Collected data entries

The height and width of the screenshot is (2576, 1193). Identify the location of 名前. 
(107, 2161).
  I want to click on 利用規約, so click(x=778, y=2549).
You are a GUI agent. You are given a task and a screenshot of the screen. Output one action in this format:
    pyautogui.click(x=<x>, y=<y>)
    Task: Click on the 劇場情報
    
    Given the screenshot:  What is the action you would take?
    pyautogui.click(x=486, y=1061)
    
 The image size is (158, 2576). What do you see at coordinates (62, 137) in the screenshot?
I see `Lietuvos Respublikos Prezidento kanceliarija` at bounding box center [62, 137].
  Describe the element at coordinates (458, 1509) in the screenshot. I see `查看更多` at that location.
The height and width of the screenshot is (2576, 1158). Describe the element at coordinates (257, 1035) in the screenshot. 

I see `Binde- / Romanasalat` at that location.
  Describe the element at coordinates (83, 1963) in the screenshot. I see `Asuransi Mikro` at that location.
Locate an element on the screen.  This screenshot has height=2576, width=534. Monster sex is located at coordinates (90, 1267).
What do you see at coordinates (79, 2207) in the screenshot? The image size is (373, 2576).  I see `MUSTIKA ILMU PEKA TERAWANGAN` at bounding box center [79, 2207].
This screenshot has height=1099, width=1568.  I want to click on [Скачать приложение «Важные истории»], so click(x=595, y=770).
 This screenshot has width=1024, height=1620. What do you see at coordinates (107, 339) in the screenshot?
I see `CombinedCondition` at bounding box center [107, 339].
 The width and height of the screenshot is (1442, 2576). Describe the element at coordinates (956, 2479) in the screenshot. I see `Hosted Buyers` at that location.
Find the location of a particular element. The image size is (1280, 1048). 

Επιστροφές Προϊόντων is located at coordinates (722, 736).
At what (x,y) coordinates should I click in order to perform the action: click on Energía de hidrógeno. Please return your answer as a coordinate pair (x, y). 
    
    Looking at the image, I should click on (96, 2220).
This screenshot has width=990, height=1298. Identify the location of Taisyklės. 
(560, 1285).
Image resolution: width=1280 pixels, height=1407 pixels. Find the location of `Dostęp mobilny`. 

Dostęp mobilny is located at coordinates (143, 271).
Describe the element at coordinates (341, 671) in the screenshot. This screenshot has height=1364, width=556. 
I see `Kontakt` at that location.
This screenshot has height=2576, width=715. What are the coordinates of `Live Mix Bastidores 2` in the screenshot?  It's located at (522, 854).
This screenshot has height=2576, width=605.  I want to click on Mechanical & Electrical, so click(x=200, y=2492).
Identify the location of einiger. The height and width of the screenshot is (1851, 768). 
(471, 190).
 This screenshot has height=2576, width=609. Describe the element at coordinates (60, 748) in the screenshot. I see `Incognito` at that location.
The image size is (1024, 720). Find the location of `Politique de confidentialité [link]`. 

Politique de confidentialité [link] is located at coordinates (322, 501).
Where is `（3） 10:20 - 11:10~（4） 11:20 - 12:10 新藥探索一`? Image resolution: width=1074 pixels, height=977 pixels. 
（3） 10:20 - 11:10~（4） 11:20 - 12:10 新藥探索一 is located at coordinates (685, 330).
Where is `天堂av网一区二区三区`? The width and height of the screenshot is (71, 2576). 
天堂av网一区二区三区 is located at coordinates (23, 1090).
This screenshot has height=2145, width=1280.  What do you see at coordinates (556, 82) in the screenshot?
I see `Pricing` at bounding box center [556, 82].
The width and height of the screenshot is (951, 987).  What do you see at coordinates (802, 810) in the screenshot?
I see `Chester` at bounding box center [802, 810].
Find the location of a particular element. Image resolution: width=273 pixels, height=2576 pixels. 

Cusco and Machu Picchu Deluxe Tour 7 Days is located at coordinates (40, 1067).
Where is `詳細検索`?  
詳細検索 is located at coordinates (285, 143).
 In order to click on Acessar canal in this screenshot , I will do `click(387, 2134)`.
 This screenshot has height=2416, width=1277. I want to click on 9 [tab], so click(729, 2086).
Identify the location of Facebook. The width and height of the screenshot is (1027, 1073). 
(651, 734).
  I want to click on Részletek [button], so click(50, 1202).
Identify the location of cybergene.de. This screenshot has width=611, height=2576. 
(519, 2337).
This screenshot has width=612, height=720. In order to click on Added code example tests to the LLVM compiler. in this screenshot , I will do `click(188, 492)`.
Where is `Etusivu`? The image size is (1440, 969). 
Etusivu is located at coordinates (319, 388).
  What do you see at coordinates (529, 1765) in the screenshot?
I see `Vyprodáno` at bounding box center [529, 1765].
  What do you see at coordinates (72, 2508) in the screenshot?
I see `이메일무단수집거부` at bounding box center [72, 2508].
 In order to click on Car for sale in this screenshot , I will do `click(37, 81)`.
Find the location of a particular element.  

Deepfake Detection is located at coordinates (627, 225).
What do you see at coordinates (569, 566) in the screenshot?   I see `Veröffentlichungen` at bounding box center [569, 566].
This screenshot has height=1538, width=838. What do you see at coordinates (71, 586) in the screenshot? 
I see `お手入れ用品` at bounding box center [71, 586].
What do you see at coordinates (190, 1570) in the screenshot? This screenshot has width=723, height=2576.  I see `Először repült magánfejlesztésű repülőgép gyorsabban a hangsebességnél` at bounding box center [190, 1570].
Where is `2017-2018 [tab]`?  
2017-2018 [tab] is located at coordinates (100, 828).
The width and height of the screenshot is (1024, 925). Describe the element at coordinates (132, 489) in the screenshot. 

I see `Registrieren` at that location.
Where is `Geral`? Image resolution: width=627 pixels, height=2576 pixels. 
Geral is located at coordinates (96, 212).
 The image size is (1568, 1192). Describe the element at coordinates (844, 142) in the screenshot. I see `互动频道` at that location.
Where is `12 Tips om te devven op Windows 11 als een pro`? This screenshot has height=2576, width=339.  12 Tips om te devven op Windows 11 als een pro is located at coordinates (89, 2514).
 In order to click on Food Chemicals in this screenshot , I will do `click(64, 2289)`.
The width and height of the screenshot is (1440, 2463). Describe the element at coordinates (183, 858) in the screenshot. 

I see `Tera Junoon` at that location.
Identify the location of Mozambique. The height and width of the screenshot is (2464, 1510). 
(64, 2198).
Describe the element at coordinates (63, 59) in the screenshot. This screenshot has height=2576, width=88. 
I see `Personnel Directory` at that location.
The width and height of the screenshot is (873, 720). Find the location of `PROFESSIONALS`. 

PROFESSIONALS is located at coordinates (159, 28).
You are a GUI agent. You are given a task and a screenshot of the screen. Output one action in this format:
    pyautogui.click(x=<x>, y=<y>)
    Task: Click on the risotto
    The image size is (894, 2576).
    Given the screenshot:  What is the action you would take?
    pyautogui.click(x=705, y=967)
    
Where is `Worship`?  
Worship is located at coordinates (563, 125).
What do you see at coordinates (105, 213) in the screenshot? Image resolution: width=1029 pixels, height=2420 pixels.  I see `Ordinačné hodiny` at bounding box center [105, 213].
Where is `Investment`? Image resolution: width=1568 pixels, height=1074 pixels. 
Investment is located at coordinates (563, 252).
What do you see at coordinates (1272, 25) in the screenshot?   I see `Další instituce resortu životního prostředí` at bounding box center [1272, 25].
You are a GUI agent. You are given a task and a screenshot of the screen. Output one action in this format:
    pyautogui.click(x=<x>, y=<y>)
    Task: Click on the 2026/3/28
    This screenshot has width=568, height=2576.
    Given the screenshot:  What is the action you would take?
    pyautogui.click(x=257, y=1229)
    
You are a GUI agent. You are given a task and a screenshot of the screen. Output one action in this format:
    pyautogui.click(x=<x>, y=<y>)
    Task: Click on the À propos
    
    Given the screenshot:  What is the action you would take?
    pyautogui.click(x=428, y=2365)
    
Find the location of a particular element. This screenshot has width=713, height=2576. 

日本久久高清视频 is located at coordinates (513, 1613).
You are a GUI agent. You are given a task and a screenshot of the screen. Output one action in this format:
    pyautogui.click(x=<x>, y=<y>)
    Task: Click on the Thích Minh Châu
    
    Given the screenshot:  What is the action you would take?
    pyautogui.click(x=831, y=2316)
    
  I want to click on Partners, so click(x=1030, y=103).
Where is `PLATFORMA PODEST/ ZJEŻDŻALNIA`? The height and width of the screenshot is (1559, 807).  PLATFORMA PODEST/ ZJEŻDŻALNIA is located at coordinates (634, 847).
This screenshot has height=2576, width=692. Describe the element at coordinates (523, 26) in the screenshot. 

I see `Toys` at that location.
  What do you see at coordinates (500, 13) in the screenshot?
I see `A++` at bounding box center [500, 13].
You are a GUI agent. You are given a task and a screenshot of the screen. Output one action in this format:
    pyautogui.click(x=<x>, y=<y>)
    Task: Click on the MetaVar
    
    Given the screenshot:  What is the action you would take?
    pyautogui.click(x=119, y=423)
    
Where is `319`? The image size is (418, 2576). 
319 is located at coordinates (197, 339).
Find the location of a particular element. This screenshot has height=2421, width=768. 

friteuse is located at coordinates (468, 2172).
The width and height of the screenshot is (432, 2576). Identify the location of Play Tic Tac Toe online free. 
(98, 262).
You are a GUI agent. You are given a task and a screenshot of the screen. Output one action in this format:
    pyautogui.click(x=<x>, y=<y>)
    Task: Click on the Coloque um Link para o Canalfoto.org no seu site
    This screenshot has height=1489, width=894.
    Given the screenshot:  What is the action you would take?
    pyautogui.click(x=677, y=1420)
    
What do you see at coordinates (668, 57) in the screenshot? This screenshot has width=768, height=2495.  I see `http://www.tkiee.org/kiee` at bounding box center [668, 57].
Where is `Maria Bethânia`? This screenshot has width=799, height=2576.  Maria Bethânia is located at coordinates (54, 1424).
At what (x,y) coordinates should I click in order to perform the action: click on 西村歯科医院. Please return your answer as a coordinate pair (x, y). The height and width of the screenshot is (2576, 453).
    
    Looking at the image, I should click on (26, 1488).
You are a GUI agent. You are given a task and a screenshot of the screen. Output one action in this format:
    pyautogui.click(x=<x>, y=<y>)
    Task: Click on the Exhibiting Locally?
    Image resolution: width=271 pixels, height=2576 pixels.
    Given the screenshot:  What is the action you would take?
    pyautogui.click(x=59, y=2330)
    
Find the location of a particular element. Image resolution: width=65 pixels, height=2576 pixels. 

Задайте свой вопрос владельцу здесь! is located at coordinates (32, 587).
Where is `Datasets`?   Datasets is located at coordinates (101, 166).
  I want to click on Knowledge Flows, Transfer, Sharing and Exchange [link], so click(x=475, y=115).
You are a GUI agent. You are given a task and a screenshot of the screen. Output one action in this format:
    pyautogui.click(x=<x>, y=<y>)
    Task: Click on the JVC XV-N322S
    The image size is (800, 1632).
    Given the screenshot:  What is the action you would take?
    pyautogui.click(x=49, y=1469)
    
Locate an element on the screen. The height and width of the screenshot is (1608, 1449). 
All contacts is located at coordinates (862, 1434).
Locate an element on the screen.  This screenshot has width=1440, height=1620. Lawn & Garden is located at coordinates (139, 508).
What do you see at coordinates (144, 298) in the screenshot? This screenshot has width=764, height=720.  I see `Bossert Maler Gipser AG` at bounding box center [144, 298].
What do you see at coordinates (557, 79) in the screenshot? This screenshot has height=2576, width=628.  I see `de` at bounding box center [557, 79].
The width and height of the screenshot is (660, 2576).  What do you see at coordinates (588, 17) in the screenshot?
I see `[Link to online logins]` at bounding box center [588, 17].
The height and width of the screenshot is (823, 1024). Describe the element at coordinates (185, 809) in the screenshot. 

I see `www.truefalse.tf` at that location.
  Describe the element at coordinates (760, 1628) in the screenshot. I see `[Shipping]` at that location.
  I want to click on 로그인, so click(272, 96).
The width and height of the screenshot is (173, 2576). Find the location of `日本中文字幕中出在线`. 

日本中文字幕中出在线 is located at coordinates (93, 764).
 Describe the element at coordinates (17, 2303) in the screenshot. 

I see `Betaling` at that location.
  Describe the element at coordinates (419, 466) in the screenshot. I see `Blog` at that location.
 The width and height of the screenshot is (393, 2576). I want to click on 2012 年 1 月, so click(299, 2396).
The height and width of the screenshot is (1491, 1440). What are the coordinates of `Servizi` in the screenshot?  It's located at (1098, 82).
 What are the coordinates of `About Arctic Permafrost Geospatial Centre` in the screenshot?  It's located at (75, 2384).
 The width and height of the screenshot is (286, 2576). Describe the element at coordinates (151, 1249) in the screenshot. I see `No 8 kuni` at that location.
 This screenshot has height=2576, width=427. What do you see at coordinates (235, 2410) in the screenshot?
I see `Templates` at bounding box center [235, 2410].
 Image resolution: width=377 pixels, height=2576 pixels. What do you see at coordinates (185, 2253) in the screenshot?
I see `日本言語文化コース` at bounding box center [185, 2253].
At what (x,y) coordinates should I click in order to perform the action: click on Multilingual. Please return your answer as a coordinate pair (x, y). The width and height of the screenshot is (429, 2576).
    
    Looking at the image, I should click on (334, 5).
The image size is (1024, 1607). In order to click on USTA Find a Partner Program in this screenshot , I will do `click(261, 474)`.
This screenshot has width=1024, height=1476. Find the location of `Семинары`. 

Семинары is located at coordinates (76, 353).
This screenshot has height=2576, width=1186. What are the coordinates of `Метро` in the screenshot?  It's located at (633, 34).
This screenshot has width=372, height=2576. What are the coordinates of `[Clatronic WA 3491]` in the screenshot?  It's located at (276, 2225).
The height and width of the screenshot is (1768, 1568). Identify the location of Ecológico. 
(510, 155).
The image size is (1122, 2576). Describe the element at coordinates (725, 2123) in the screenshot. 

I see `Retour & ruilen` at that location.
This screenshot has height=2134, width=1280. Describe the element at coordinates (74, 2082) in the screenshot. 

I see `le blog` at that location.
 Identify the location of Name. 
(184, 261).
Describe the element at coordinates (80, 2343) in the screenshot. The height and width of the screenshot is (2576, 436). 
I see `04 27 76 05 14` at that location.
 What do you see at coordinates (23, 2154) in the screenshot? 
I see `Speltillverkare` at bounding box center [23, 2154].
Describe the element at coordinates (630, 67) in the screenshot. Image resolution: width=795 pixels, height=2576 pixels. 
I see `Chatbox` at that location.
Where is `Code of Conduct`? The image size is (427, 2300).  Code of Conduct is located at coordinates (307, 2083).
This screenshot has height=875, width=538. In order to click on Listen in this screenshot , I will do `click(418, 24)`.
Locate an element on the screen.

== What is needed ==
Look above for the line with "Image resolution: width=1280" and the line with "This screenshot has height=2576, width=715.". Write out those two lines and all the lines between them, exactly, and no others.

== Result below ==
Image resolution: width=1280 pixels, height=1407 pixels. Find the location of `Dostęp mobilny`. 

Dostęp mobilny is located at coordinates (143, 271).
Describe the element at coordinates (341, 671) in the screenshot. This screenshot has height=1364, width=556. 
I see `Kontakt` at that location.
This screenshot has height=2576, width=715. What are the coordinates of `Live Mix Bastidores 2` in the screenshot?  It's located at (522, 854).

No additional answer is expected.